基盤づくり②:「組織は生きているシステム」だと感じさせる

 もう一つは、「組織は生きているシステムである」と組織のメンバーに納得させることである。実際に、センゲは多くの組織で「組織=目的達成の機械」というメタファーが浸透しているとみている。

 このメタファーに従うなら組織のメンバーはその機械の部品(歯車)とかメンテナンス作業者というメタファーに自然と行きつくことになる。

 そのように自己規定をした組織のメンバーは、そのイメージでしか動けなくなる。

 「生きているシステム」というメタファーにいきなり近づけないことも多いだろう。もう少し入りやすい入り口として、本書では「組織を利益を生み出す機関ではなく、人々のコミュニティとしてみる」という見方を紹介している。

 つまり、一緒に働いている人は人間であり、私たちは運命を共にする人間の集団なのだということである。会社を表す英単語のcompanyの語源は「パンを分け合う」であり「仲間」である。

 そのような感覚をつくるためにしたほうがよいことは、何よりも他の人の仕事をよく理解しようと話を聞くことである。そして、その振り返りのなかで、お互いのつながり無くして仕事は回らないということに人々に気づかせるということである。

レゴ🄬シリアスプレイ🄬メソッドによる学習する組織の基盤づくり

 レゴ🄬シリアスプレイ🄬メソッドを活用したワークでは、どのようなテーマであれ、「参加的な開放性」ではなく「内省的な開放性」を促進させることができる。

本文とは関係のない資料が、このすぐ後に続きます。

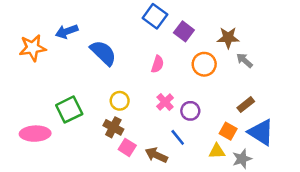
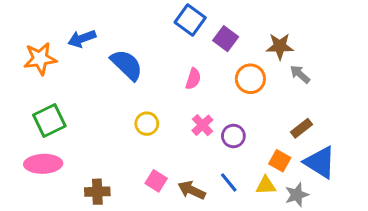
green square: (69, 110) -> (49, 121), moved
brown cross: (113, 127) -> (97, 192), moved, turned -30
blue line: (178, 137) -> (229, 182), moved

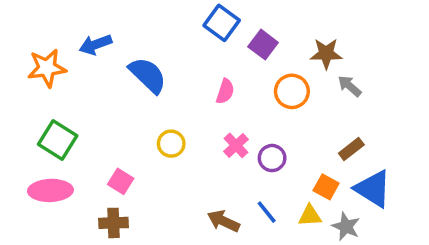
green square: (49, 121) -> (58, 140), turned -32
pink square: (156, 181) -> (121, 181), moved
gray star: (297, 195) -> (346, 226), turned -30

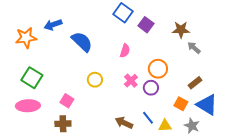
orange circle: (292, 91) -> (158, 69), moved
yellow triangle: (310, 216) -> (165, 126), moved

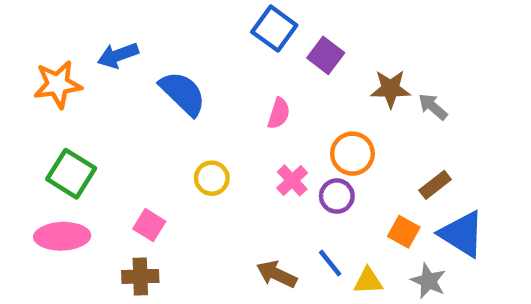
brown star: (181, 30) -> (390, 89), moved

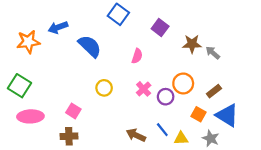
blue square: (274, 29) -> (118, 14), moved
orange circle: (352, 154) -> (183, 83), moved
green square: (71, 174) -> (19, 86), moved

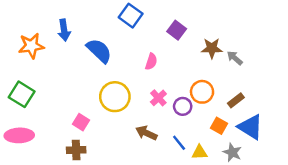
blue arrow: (58, 27) -> (64, 30), turned -78
yellow circle: (104, 88) -> (115, 97), size x1.6
pink ellipse: (30, 116) -> (19, 135), moved
brown arrow: (136, 135) -> (146, 133), moved

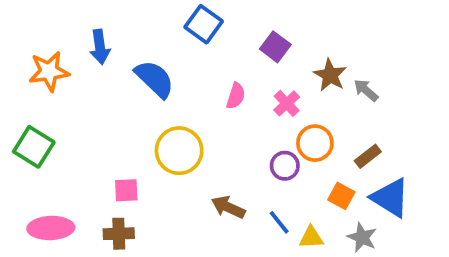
brown star: (212, 48) -> (330, 75), turned 30
pink cross: (158, 98) -> (287, 103), moved
pink square: (81, 122) -> (126, 190), turned -35
pink ellipse: (19, 135) -> (51, 228), moved

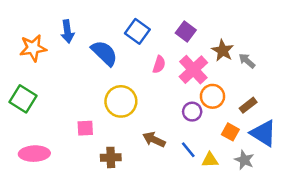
blue square: (204, 24) -> (137, 31), moved
pink cross: (287, 103) -> (193, 70), size x1.6
brown cross: (119, 234) -> (111, 157), moved

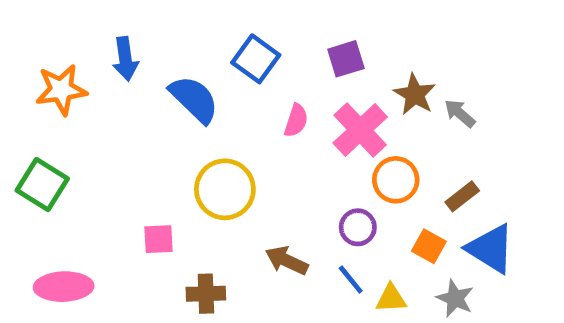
purple square: (186, 31) -> (346, 59), turned 36
purple circle: (192, 112) -> (358, 227), moved

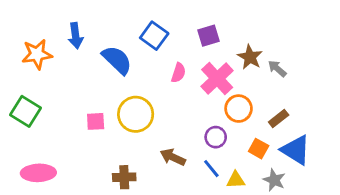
pink square: (158, 239) -> (96, 121), moved

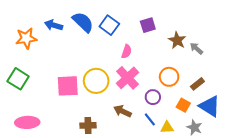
blue arrow: (76, 36) -> (54, 25), turned 114
blue semicircle: (117, 60) -> (83, 22), moved
pink cross: (217, 79) -> (128, 78), moved
pink square: (96, 121) -> (68, 86), size x1.6

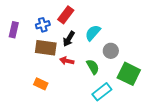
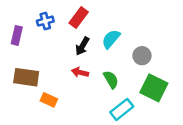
blue cross: (43, 25) -> (45, 21), moved
brown rectangle: (46, 48) -> (26, 77), moved
gray circle: (111, 51) -> (142, 56), moved

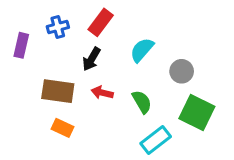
black arrow: (82, 46) -> (91, 59), moved
brown rectangle: (26, 77) -> (58, 91), moved

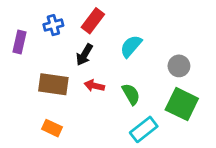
gray circle: (182, 71) -> (179, 66), moved
orange rectangle: (62, 128) -> (52, 128), moved

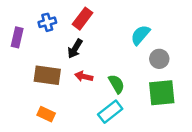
cyan semicircle: (131, 46) -> (140, 35), moved
green square: (182, 104) -> (162, 93), turned -32
cyan rectangle: (144, 129) -> (110, 112), moved

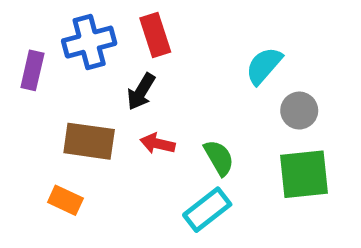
red rectangle: (83, 19) -> (155, 35), turned -55
blue cross: (47, 22) -> (89, 42), size x1.5
orange rectangle: (46, 114) -> (65, 200), moved

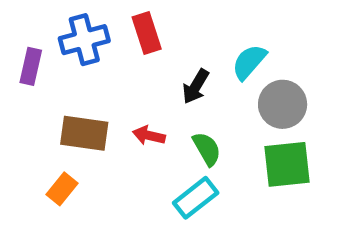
black arrow: (141, 92) -> (196, 86), moved
gray circle: (299, 111) -> (283, 104), size x1.4
orange rectangle: (65, 200) -> (62, 189), turned -76

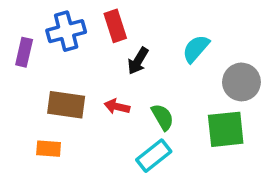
black arrow: (196, 86) -> (138, 61), moved
gray circle: (283, 104) -> (241, 82), moved
orange rectangle: (62, 189) -> (49, 149), turned 55

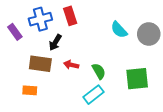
cyan semicircle: (196, 49) -> (119, 30), turned -84
purple rectangle: (24, 52) -> (15, 32), turned -49
black arrow: (138, 61) -> (55, 42), moved
gray circle: (241, 82) -> (149, 34), moved

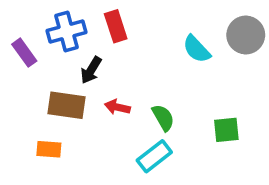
gray circle: (149, 34) -> (246, 35), moved
green square: (137, 79) -> (226, 130), size x0.7

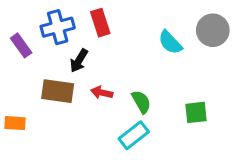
orange rectangle: (49, 149) -> (15, 123), moved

 標準的なワークショップとして、(1)お互いが普段の仕事で大事にしていることを語り、お互いに聞きあうこと(2)そして目指したい組織について語り、共有されたストーリーを作ることに取り組むのが良いだろう。

 この(1)と(2)で「自己マスタリー」が明らかになるとともに、組織とは同じ目的を目指す仲間である、という「学習する組織の基盤」を確立させることができると考えられる。